Quite recently, we were deciding for an OLAP stack, to which we would gradually migrate our data retrieval workloads. Among the candidates were Apache Druid, ClickHouse, Apache Pinot and Apache Kylin. After some testing time and going carefully through the documentation, roadmap, and the activity of the developer community of each candidate technology, we arrived at the conclusion that Apache Pinot is the most suitable candidate. But reaching such conclusions in these cases was lengthy since one must consider implications in medium and long-term time horizons. 

I like how vibrant open-source communities can be and how critical is their role in software development. From our experience, an open-source software project is 1/3 the software code and 2/3 the community behind that code, thus the community is far more important than the current state of the given software project. 

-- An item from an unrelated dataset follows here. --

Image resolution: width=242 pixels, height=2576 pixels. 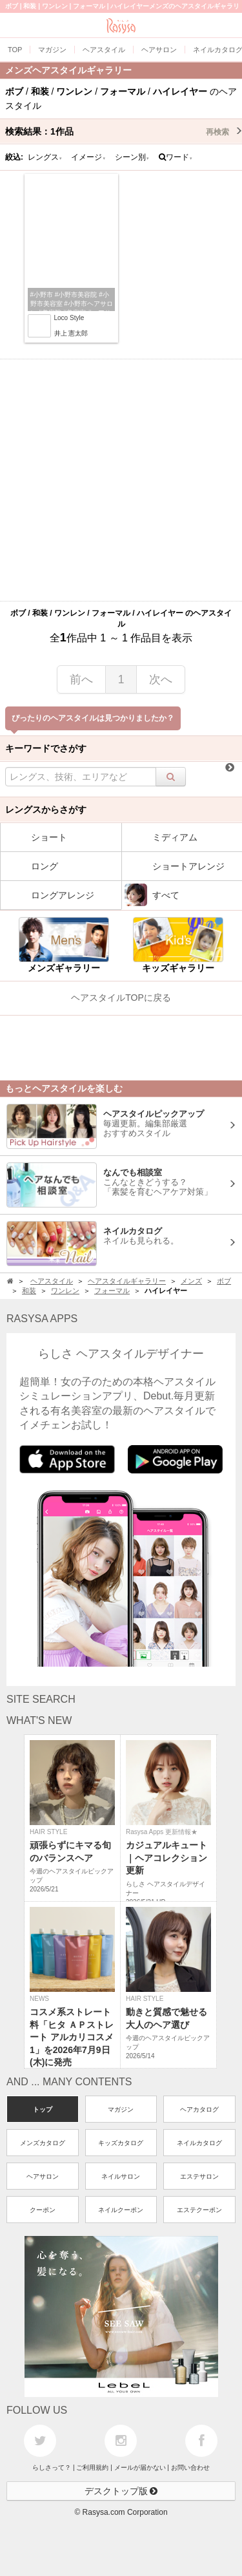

To give an example for this, some time ago, we were investigating a promising technology for our use cases. It had quite an intriguing set of features and if implemented, it would accelerate our data retrieval processes tremendously. However, it had a very isolated community, poor documentation and not much integration with other stacks. However, we have found a direct competitor to this technology, one that has a very vibrant community, is eager to collaborate, has nicely written documentation, aims to be as much open and available as possible. Both these technologies have many innovative ideas in them, but it is clear, that the second one is poised for long-term success and growth. 

Another aspect of open-source communities is the importance of taking part in them, one can easily start by highlighting bugs, issues, proposing features or improvements. In an active community, when you for example, post a bug, someone from the project’s committers (people actively writing code for that project) will take it and investigate the issue in a matter of few days and will try to incorporate the fix as soon as possible into a nearest version or path release. 

With our participation in open-source communities, we have started small – we have highlighted few low-level specific issues within a given software project like Alluxio or Trino.  

For Alluxio, we pinpointed a simple use case, that can reduce costs of cloud infrastructure under frequent conditions appearing in cloud data lakes.  

In case of Trino, we want to fully integrate Pinot with Trino, however, this is a quite challenging task due to significant differences between the two systems. There are several people within the community aiming to create this integration and we are in close contact with them. 

Where do you stand on cybersecurity? Coding? Programming languages?

Good cybersecurity is necessary irrespective of the size or stage of the company that you work for. Currently, we are undergoing a small transformation within the company to become compliant with ISO27001, which is one of the most common cybersecurity certificates. It has many aspects, and obtaining it is not trivial, since you need to, among other things, undergo penetration testing and have a review from an external security auditor. But obtaining one is a sign of the company become more mature and well established. 

Regarding coding and programming languages – in our company, we use many of the well-known programming languages – Javascript, Golang, Python, Scala, Java. For our internally developed stack, we use Javascript and Golang, for using the Hadoop stack, we use Python, Scala and Java. And since Python has become the lingua franca of many ML frameworks, we use Python also in our internal ML initiative projects. 

I code often, almost every day and mostly in Python and Scala since I often work with Apache Spark. I also write a lot of configuration files (since I am also a DevOps guy 😊). In my earlier company, I was coding in Golang as a backend developer.